• _PROBLEM TO SOLVE_
Wherever a picture appears, leave it out, and transcribe the rest of the records exactly.
================
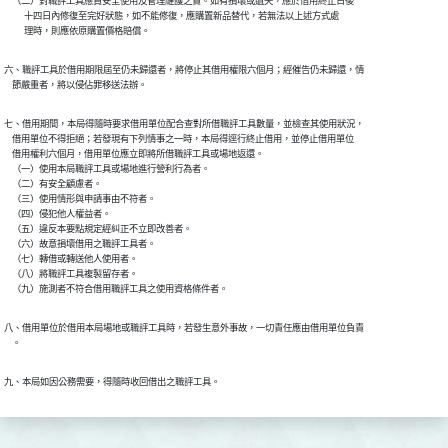
    （二）對職評工具應負安全使用及管理維護之責。如有損壞或遺失，應於借用終止日後

          十四日內修復至完好狀態，如不能修復，應購置新品替代，若無法以上述方式處

          理時，則應依原購置價格賠償。
六、職評工具於借用期限屆至仍未歸還者，將停止其借用權限六個月；經催告仍未歸還，情

    節嚴重者，將以侵佔罪移送法辦。
七、借用期間，本局得隨時要求借用單位配合查對所借職評工具數量，並檢查其使用狀況，

    借用單位不得拒絕；若發現有下列情事之一時，本局得逕行終止借用，並停止借用單位

    借用權利六個月，借用單位應立即將所借職評工具或場地返還。

    （一）使用本局職評工具或場地進行營利行為者。

    （二）有安全顧慮者。

    （三）使用情形與申請事由不符者。

    （四）侵犯他人權益者。

    （五）違反本要點規定經糾正不立即改善者。

    （六）故意損壞借用之職評工具者。

    （七）轉借或轉送他人使用者。

    （八）將職評工具複製留存者。

    （九）施測者不符合借用職評工具之使用資格條件者。
八、借用單位於借用本局場地或職評工具時，若發生意外事故，一切責任應由借用單位負責

    。
九、本局如因公務需要，得隨時收回借出之職評工具。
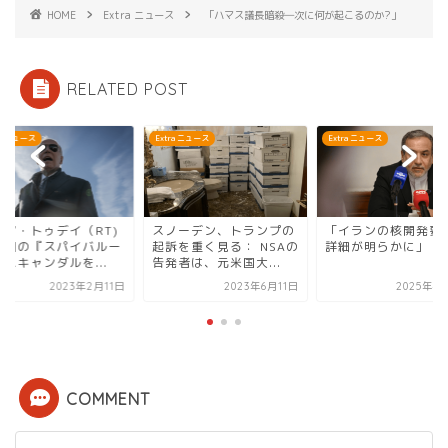
HOME
Extra ニュース
「ハマス議長暗殺―次に何が起こるのか?」
RELATED POST
ra ニュース
Extra ニュース
Extra ニュース
シア・トゥデイ（RT)
スノーデン、トランプの
「イランの核開発要
中国の『スパイバルー
起訴を重く見る： NSAの
詳細が明らかに」
スキャンダルを...
告発者は、元米国大...
2023年2月11日
2023年6月11日
2025年4
COMMENT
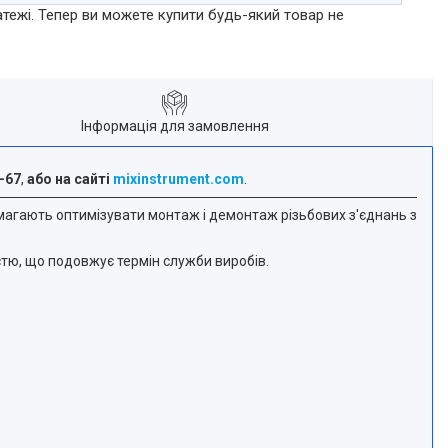
атежі. Тепер ви можете купити будь-який товар не
Інформація для замовлення
-67
,
або на сайті
mixinstrument.com
.
омагають оптимізувати монтаж і демонтаж різьбових з'єднань з
тю, що подовжує термін служби виробів.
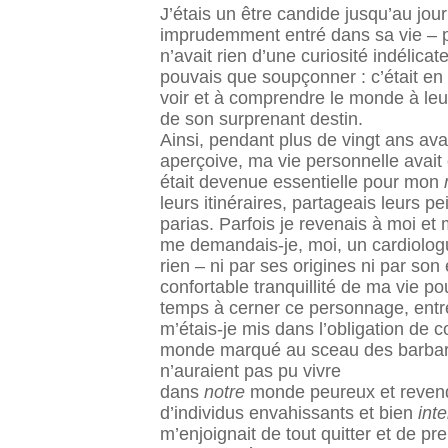
J’étais un être candide jusqu’au jour
imprudemment entré dans sa vie – po
n’avait rien d’une curiosité indélic
pouvais que soupçonner : c’était en 
voir et à comprendre le monde à leur
de son surprenant destin.
Ainsi, pendant plus de vingt ans av
aperçoive, ma vie personnelle avait 
était devenue essentielle pour mon
leurs itinéraires, partageais leurs p
parias. Parfois je revenais à moi e
me demandais-je, moi, un cardiologu
rien – ni par ses origines ni par so
confortable tranquillité de ma vie p
temps à cerner ce personnage, entre
m’étais-je mis dans l’obligation de
monde marqué au sceau des barbaries
n’auraient pas pu vivre
dans
notre
monde peureux et revendica
d’individus envahissants et bien
int
m’enjoignait de tout quitter et de pr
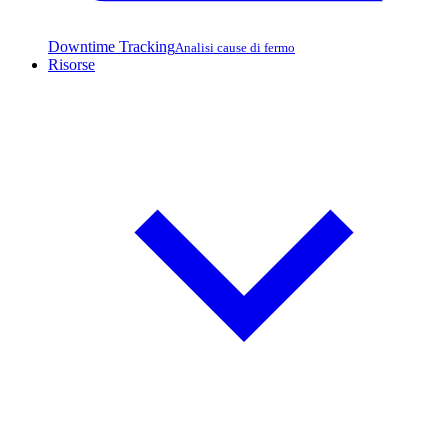
Downtime Tracking
Analisi cause di fermo
Risorse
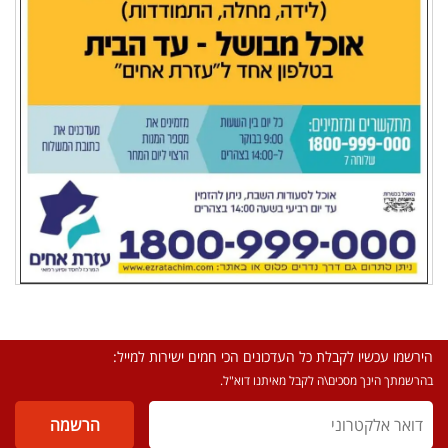
הירשמו עכשיו לקבלת כל העדכונים הכי חמים ישירות למייל:
בהרשמתך הינך מסכים\ה לקבל מאיתנו דוא"ל.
================
• _WRITTEN RESPONSE_
    （二）對職評工具應負安全使用及管理維護之責。如有損壞或遺失，應於借用終止日後

          十四日內修復至完好狀態，如不能修復，應購置新品替代，若無法以上述方式處

          理時，則應依原購置價格賠償。
六、職評工具於借用期限屆至仍未歸還者，將停止其借用權限六個月；經催告仍未歸還，情

    節嚴重者，將以侵佔罪移送法辦。
七、借用期間，本局得隨時要求借用單位配合查對所借職評工具數量，並檢查其使用狀況，

    借用單位不得拒絕；若發現有下列情事之一時，本局得逕行終止借用，並停止借用單位

    借用權利六個月，借用單位應立即將所借職評工具或場地返還。

    （一）使用本局職評工具或場地進行營利行為者。

    （二）有安全顧慮者。

    （三）使用情形與申請事由不符者。

    （四）侵犯他人權益者。

    （五）違反本要點規定經糾正不立即改善者。

    （六）故意損壞借用之職評工具者。

    （七）轉借或轉送他人使用者。

    （八）將職評工具複製留存者。

    （九）施測者不符合借用職評工具之使用資格條件者。
八、借用單位於借用本局場地或職評工具時，若發生意外事故，一切責任應由借用單位負責

    。
九、本局如因公務需要，得隨時收回借出之職評工具。
HOME
Extra ニュース
「ハマス議長暗殺―次に何が起こるのか?」
RELATED POST
ra ニュース
Extra ニュース
Extra ニュース
シア・トゥデイ（RT)
スノーデン、トランプの
「イランの核開発要
中国の『スパイバルー
起訴を重く見る： NSAの
詳細が明らかに」
スキャンダルを...
告発者は、元米国大...
2023年2月11日
2023年6月11日
2025年4
COMMENT
атежі. Тепер ви можете купити будь-який товар не
Інформація для замовлення
-67
,
або на сайті
mixinstrument.com
.
омагають оптимізувати монтаж і демонтаж різьбових з'єднань з
тю, що подовжує термін служби виробів.
J’étais un être candide jusqu’au jour
imprudemment entré dans sa vie – po
n’avait rien d’une curiosité indélic
pouvais que soupçonner : c’était en 
voir et à comprendre le monde à leur
de son surprenant destin.
Ainsi, pendant plus de vingt ans av
aperçoive, ma vie personnelle avait 
était devenue essentielle pour mon
leurs itinéraires, partageais leurs p
parias. Parfois je revenais à moi e
me demandais-je, moi, un cardiologu
rien – ni par ses origines ni par so
confortable tranquillité de ma vie p
temps à cerner ce personnage, entre
m’étais-je mis dans l’obligation de
monde marqué au sceau des barbaries
n’auraient pas pu vivre
dans
notre
monde peureux et revendica
d’individus envahissants et bien
int
m’enjoignait de tout quitter et de pr
Downtime Tracking
Analisi cause di fermo
Risorse
הירשמו עכשיו לקבלת כל העדכונים הכי חמים ישירות למייל:
בהרשמתך הינך מסכים\ה לקבל מאיתנו דוא"ל.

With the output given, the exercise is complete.